* Assignment
A faithful transcription is wanted of the lines from the top of the material through the line that holds "Iniciar sesión", both ends included, leaving out the pictures.

....................

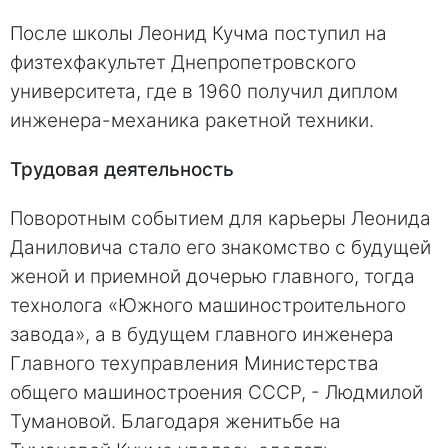
После школы Леонид Кучма поступил на
физтехфакультет Днепропетровского
университета, где в 1960 получил диплом
инженера-механика ракетной техники.
Трудовая деятельность
Поворотным событием для карьеры Леонида
Даниловича стало его знакомство с будущей
женой и приемной дочерью главного, тогда
технолога «Южного машиностроительного
завода», а в будущем главного инженера
Главного техуправления Министерства
общего машиностроения СССР, - Людмилой
Тумановой. Благодаря женитьбе на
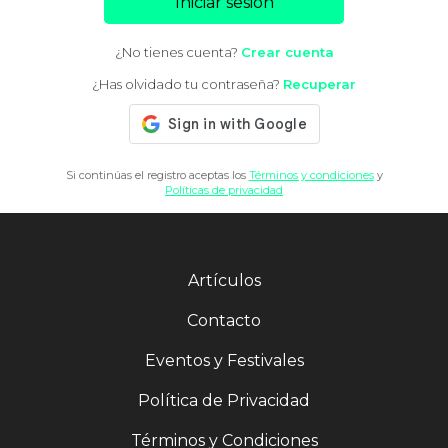
Iniciar sesión
¿No tienes cuenta?
Crear cuenta
¿Has olvidado tu contraseña?
Recuperar
Si continúas el registro aceptas los
Términos y condiciones
y
Políticas de privacidad
Artículos
Contacto
Eventos y Festivales
Política de Privacidad
Términos y Condiciones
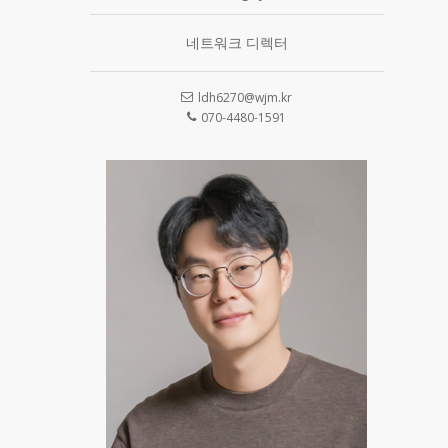
네트워크 디렉터
ldh6270@wjm.kr
070-4480-1591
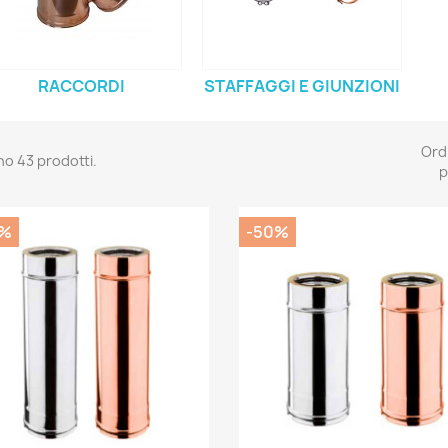
RACCORDI
STAFFAGGI E GIUNZIONI
Ord
no 43 prodotti.
p
0%
-50%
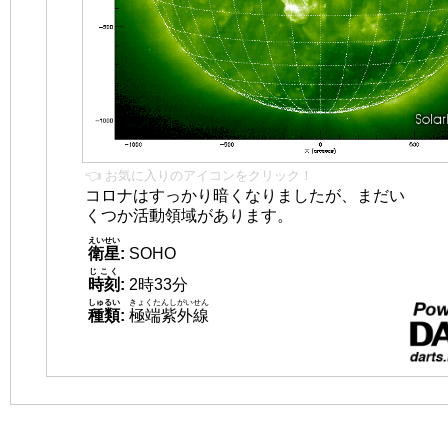
👈 お気に入りのアイコンをクリック！
コロナはすっかり暗くなりましたが、まだい
くつか活動領域があります。
えいせい
衛星
:
SOHO
じこく
時刻
:
2時33分
しゅるい
きょくたんしがいせん
種類
:
極端紫外線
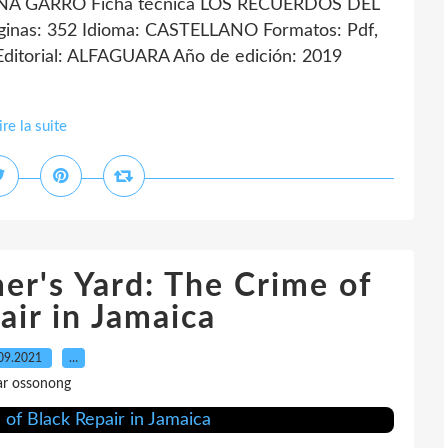
A GARRO Ficha técnica LOS RECUERDOS DEL
as: 352 Idioma: CASTELLANO Formatos: Pdf,
itorial: ALFAGUARA Año de edición: 2019
ire la suite
er's Yard: The Crime of
air in Jamaica
09.2021
…
ar ossonong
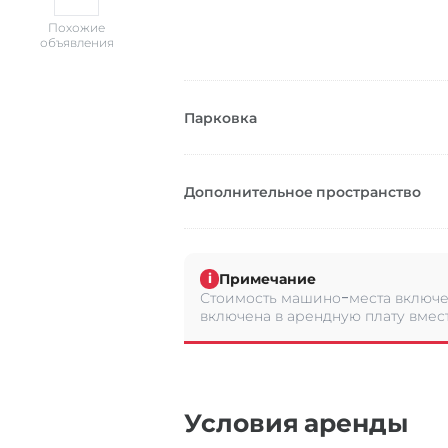
Похожие
объявления
Парковка
Дополнительное пространство
Примечание
i
Стоимость машино-места включен
включена в арендную плату вмес
Условия аренды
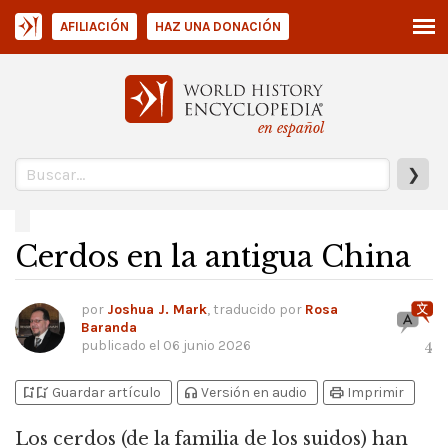
AFILIACIÓN
HAZ UNA DONACIÓN
en español
❯
Cerdos en la antigua China
por
Joshua J. Mark
, traducido por
Rosa
Baranda
publicado el
06 junio 2026
4
bookmark_add
bookmark_added
headphones
print
Guardar artículo
Versión en audio
Imprimir
Los cerdos (de la familia de los suidos) han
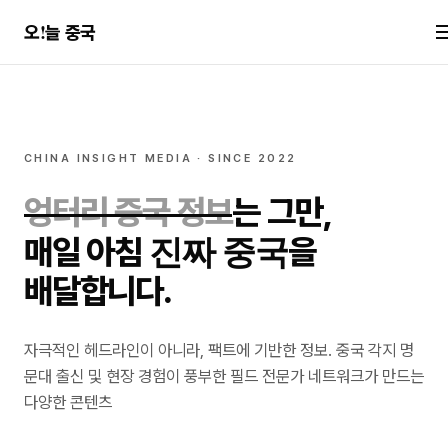
!
오
늘 중국
CHINA INSIGHT MEDIA · SINCE 2022
엉터리 중국 정보
는 그만,
진짜 중국
매일 아침
을
배달합니다.
자극적인 헤드라인이 아니라, 팩트에 기반한 정보. 중국 각지 명
문대 출신 및 현장 경험이 풍부한 필드 전문가 네트워크가 만드는
다양한 콘텐츠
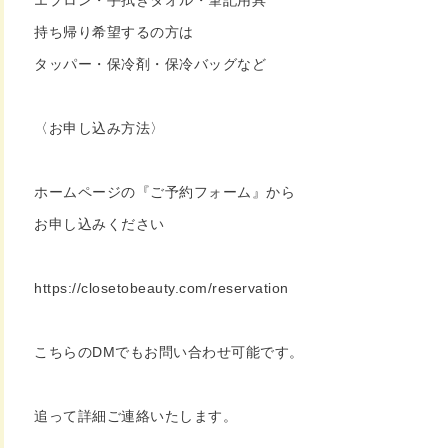
エプロン・手拭きタオル・筆記用具
持ち帰り希望するの方は
タッパー・保冷剤・保冷バッグなど
〈お申し込み方法〉
ホームページの『ご予約フォーム』から
お申し込みください
https://closetobeauty.com/reservation
こちらのDMでもお問い合わせ可能です。
追って詳細ご連絡いたします。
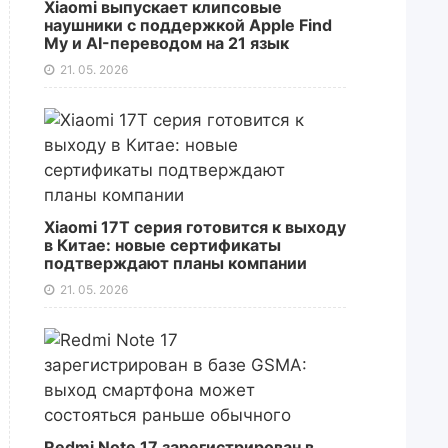
Xiaomi выпускает клипсовые
наушники с поддержкой Apple Find
My и AI-переводом на 21 язык
21. 05. 2026
Xiaomi 17T серия готовится к выходу
в Китае: новые сертификаты
подтверждают планы компании
21. 05. 2026
Redmi Note 17 зарегистрирован в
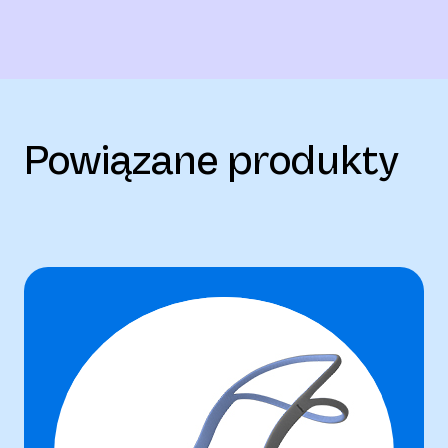
Powiązane produkty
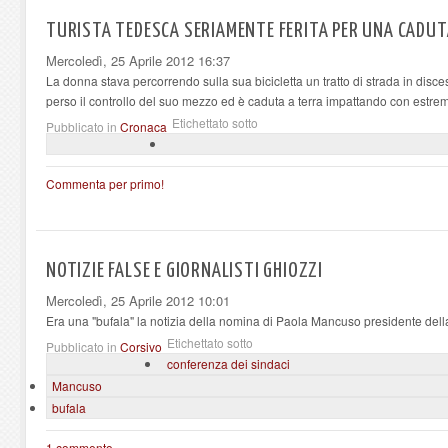
TURISTA TEDESCA SERIAMENTE FERITA PER UNA CADUTA
Mercoledì, 25 Aprile 2012 16:37
La donna stava percorrendo sulla sua bicicletta un tratto di strada in disc
perso il controllo del suo mezzo ed è caduta a terra impattando con estrem
Etichettato sotto
Pubblicato in
Cronaca
Commenta per primo!
NOTIZIE FALSE E GIORNALISTI GHIOZZI
Mercoledì, 25 Aprile 2012 10:01
Era una "bufala" la notizia della nomina di Paola Mancuso presidente dell
Etichettato sotto
Pubblicato in
Corsivo
conferenza dei sindaci
Mancuso
bufala
1 commento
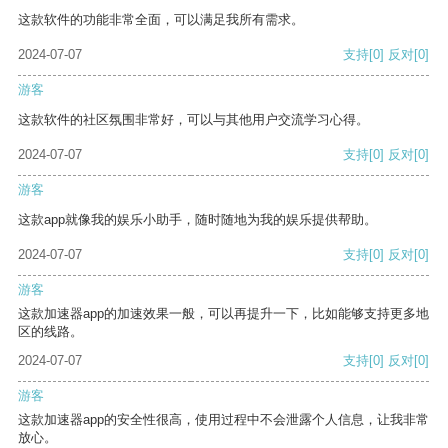
这款软件的功能非常全面，可以满足我所有需求。
2024-07-07
支持
[0]
反对
[0]
游客
这款软件的社区氛围非常好，可以与其他用户交流学习心得。
2024-07-07
支持
[0]
反对
[0]
游客
这款app就像我的娱乐小助手，随时随地为我的娱乐提供帮助。
2024-07-07
支持
[0]
反对
[0]
游客
这款加速器app的加速效果一般，可以再提升一下，比如能够支持更多地
区的线路。
2024-07-07
支持
[0]
反对
[0]
游客
这款加速器app的安全性很高，使用过程中不会泄露个人信息，让我非常
放心。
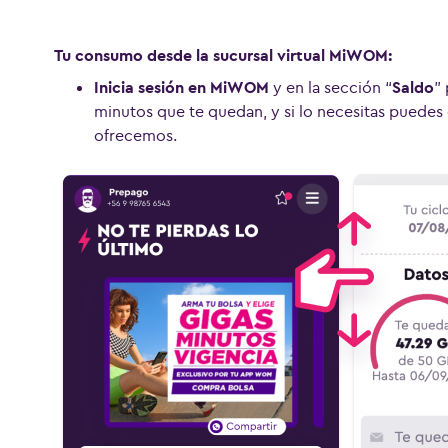
Tu consumo desde la sucursal virtual MiWOM:
Inicia sesión en MiWOM
y en la sección “
Saldo
”
minutos que te quedan, y si lo necesitas puedes 
ofrecemos.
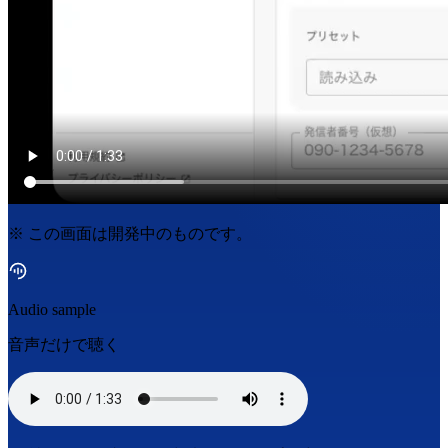
※ この画面は開発中のものです。
Audio sample
音声だけで聴く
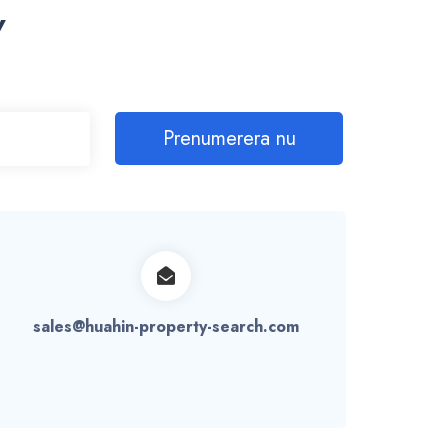
v
Prenumerera nu
sales@huahin-property-search.com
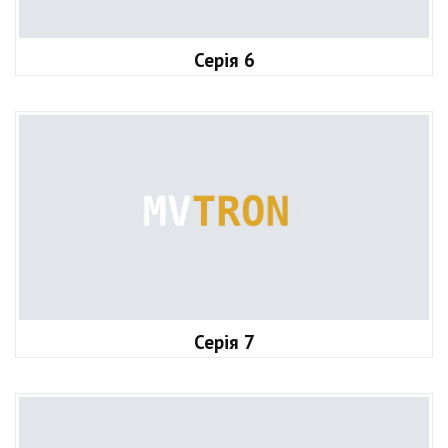
Серія 6
Серія 7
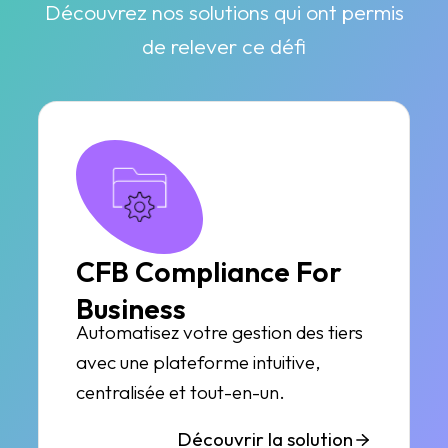
Découvrez nos solutions qui ont permis
de relever ce défi
CFB Compliance For
Business
Automatisez votre gestion des tiers
avec une plateforme intuitive,
centralisée et tout-en-un.
Découvrir la solution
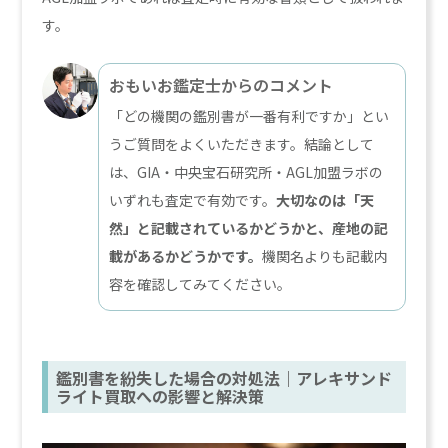
す。
おもいお鑑定士からのコメント
「どの機関の鑑別書が一番有利ですか」とい
うご質問をよくいただきます。結論として
は、GIA・中央宝石研究所・AGL加盟ラボの
いずれも査定で有効です。
大切なのは「天
然」と記載されているかどうかと、産地の記
載があるかどうかです。
機関名よりも記載内
容を確認してみてください。
鑑別書を紛失した場合の対処法｜アレキサンド
ライト買取への影響と解決策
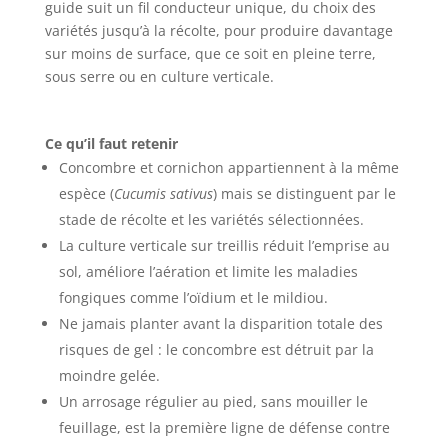
guide suit un fil conducteur unique, du choix des
variétés jusqu’à la récolte, pour produire davantage
sur moins de surface, que ce soit en pleine terre,
sous serre ou en culture verticale.
Ce qu’il faut retenir
Concombre et cornichon appartiennent à la même
espèce (
Cucumis sativus
) mais se distinguent par le
stade de récolte et les variétés sélectionnées.
La culture verticale sur treillis réduit l’emprise au
sol, améliore l’aération et limite les maladies
fongiques comme l’oïdium et le mildiou.
Ne jamais planter avant la disparition totale des
risques de gel : le concombre est détruit par la
moindre gelée.
Un arrosage régulier au pied, sans mouiller le
feuillage, est la première ligne de défense contre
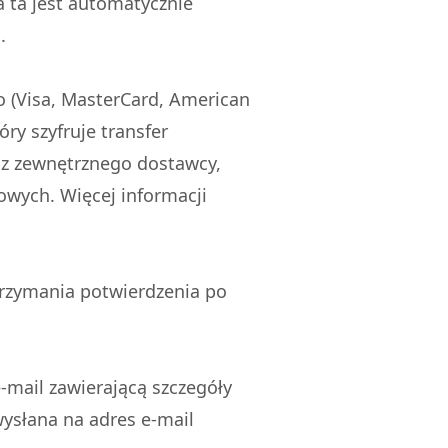
a ta jest automatycznie
.
o (Visa, MasterCard, American
ry szyfruje transfer
 z zewnętrznego dostawcy,
owych. Więcej informacji
rzymania potwierdzenia po
mail zawierającą szczegóły
ysłana na adres e-mail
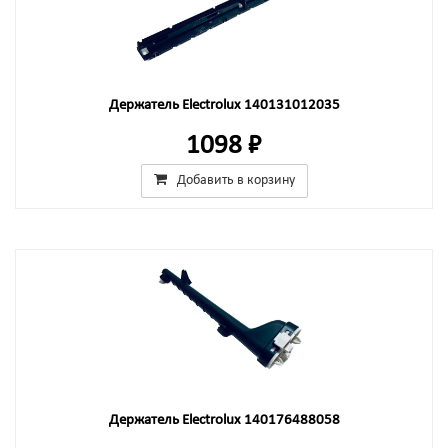
Держатель Electrolux 140131012035
1098 ₽
Добавить в корзину
Держатель Electrolux 140176488058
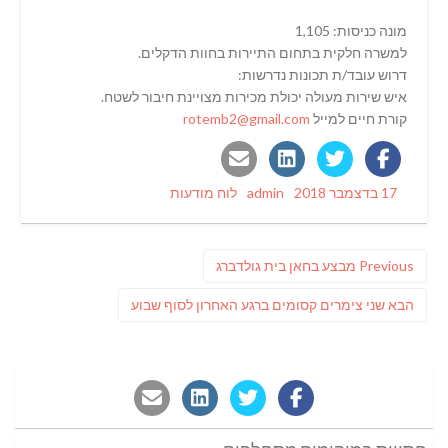
מונה כניסות: 1,105
למשרה חלקית בתחום התיירות בחוות הדקלים.
דרוש עובד/ת תכונות נדרשות:
איש שירות מעולה יכולת מכירות מצויינת חיבור לשטח.
קורת חיים למייל
rotemb2@gmail.com
Categories
Author
Posted
17 בדצמבר 2018
admin
לוח מודעות
on
ניווט
Previous
Previous
מבצע בחאן בית גולדברג
post:
פוסט
הבא
שני צימרים קסומים ברגע האחרון לסוף שבוע
הבא:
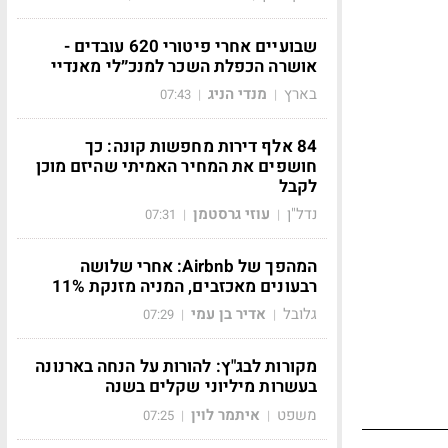
שבועיים אחרי פיטורי 620 עובדים -
אושרה הכפלת השכר למנכ״לי מאנדיי
בארץ
מנדי הניג
07:43
|
|
84 אלף דירות מחפשות קונה: כך
חושפים את המחיר האמיתי שהיזם מוכן
לקבל
נדל"ן
עוזי גרסטמן
07:31
|
|
המהפך של Airbnb: אחרי שלושה
רבעונים מאכזבים, המניה מזנקת 11%
גלובל
אדיר בן עמי
07:29
|
|
מקורות לבג"ץ: להורות על הנחה בארנונה
בעשרות מיליוני שקלים בשנה
משפט
איתמר לוין
07:25
|
|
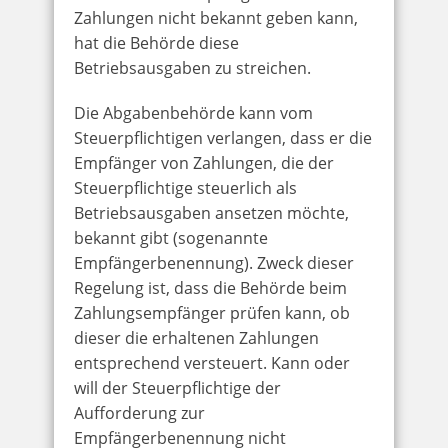
Zahlungen nicht bekannt geben kann,
hat die Behörde diese
Betriebsausgaben zu streichen.
Die Abgabenbehörde kann vom
Steuerpflichtigen verlangen, dass er die
Empfänger von Zahlungen, die der
Steuerpflichtige steuerlich als
Betriebsausgaben ansetzen möchte,
bekannt gibt (sogenannte
Empfängerbenennung). Zweck dieser
Regelung ist, dass die Behörde beim
Zahlungsempfänger prüfen kann, ob
dieser die erhaltenen Zahlungen
entsprechend versteuert. Kann oder
will der Steuerpflichtige der
Aufforderung zur
Empfängerbenennung nicht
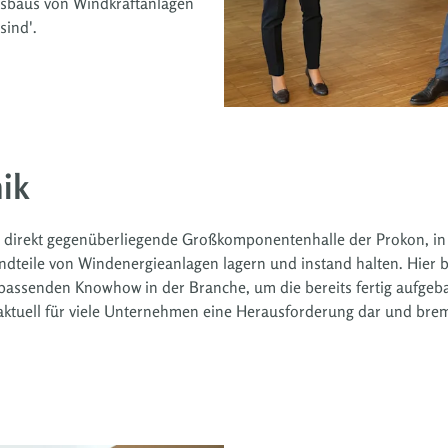
sbaus von Windkraftanlagen
sind'.
nik
 direkt gegenüberliegende Großkomponentenhalle der Prokon, in 
ndteile von Windenergieanlagen lagern und instand halten. Hier b
m passenden Knowhow in der Branche, um die bereits fertig aufge
lt aktuell für viele Unternehmen eine Herausforderung dar und br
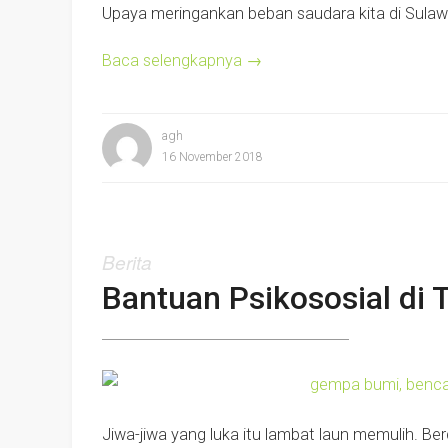
Upaya meringankan beban saudara kita di Sulawe
Baca selengkapnya
→
agh
16 November 2018
Berita
Bantuan Psikososial di T
Jiwa-jiwa yang luka itu lambat laun memulih. B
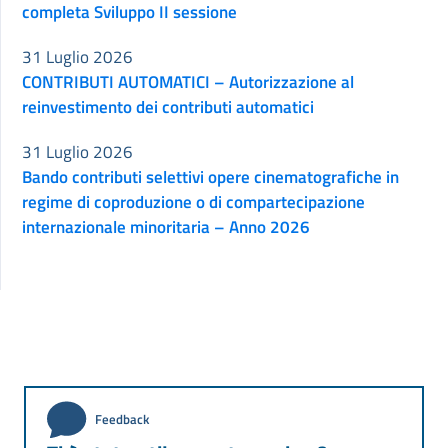
completa Sviluppo II sessione
31 Luglio 2026
CONTRIBUTI AUTOMATICI – Autorizzazione al
reinvestimento dei contributi automatici
31 Luglio 2026
Bando contributi selettivi opere cinematografiche in
regime di coproduzione o di compartecipazione
internazionale minoritaria – Anno 2026
Feedback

....................

* Reply to the task
После школы Леонид Кучма поступил на
физтехфакультет Днепропетровского
университета, где в 1960 получил диплом
инженера-механика ракетной техники.
Трудовая деятельность
Поворотным событием для карьеры Леонида
Даниловича стало его знакомство с будущей
женой и приемной дочерью главного, тогда
технолога «Южного машиностроительного
завода», а в будущем главного инженера
Главного техуправления Министерства
общего машиностроения СССР, - Людмилой
Тумановой. Благодаря женитьбе на
Iniciar sesión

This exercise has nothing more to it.